Thursday, October 13, 2011

The Fall of Virginia

It's another cloudy, rainy, cool day in Virginia.  Light breezes scatter leaves over paved surfaces and sprinkle the lawns with bright crimson red, silvery-gray, orange, and lemon yellow leaves.

The tobacco fields have been plowed and made ready for the winter.  It is amazing to think that this cycle of life has gone on for a couple hundred years.  Maybe tobacco one year, corn another, or a field may have been allowed to lie fallow and hopefully regenerate it's willingness to spring up another crop.

John Adams had just five acres to provide food for he and Abigail.  It was important back then to maximize space and minimize effort.  They HAD to grow enough food to feed the family but not so much as to waste it.  If they couldn't eat it quickly, can it for the winter supply, have enough room for it in the root cellar, or sell it at market, then they would have put forth effort  uselessly.  I think that, with our abundant supply year round of food on supermarket shelves, we don't appreciate what was required back then.  We in America take food very much for granted.

Thomas Jefferson and "Stonewall" Jackson's letters and journal are full of the kinds of vegetables that grew best in this area.

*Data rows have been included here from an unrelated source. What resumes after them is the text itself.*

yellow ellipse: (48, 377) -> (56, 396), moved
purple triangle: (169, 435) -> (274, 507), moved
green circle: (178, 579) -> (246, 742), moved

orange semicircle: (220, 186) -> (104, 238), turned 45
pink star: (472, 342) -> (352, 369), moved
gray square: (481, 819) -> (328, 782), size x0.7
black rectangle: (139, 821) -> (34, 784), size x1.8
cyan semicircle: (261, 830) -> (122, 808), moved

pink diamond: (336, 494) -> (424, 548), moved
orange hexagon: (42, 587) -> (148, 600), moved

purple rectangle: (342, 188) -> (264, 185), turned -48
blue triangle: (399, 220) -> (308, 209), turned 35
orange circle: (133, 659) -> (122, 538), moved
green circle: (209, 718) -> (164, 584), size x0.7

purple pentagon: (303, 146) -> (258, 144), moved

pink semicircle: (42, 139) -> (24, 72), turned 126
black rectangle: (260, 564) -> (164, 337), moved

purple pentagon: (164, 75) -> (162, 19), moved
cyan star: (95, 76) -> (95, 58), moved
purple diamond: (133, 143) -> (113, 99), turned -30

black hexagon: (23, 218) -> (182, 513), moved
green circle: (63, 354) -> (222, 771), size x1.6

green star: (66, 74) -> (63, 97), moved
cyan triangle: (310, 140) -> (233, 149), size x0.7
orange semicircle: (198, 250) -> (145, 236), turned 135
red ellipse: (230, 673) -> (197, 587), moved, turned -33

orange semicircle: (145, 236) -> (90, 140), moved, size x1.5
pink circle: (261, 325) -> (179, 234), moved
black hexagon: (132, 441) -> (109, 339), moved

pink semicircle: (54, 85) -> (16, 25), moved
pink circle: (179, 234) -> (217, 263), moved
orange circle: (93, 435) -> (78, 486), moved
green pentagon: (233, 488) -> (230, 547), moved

Instead of water-cooler talk they had feed store chat.  Jefferson was always experimenting with different things.  Jackson's kitchen garden was essentially his whole back yard and was beautifully kept.  Their version of a scarecrow consisted of a huge potato tied by twine to a very supple sapling so that it would bounce up and down.

He then stuck huge (turkey?) feathers into the potato so crows and other birds would think it was a giant predator bird and be scared away.
Fall is the time to get our flowerbeds, vegetable gardens, and fields ready for a winter rest and prep'd for spring planting and growing.  It will soon be time for people to settle in for long winter nights, too.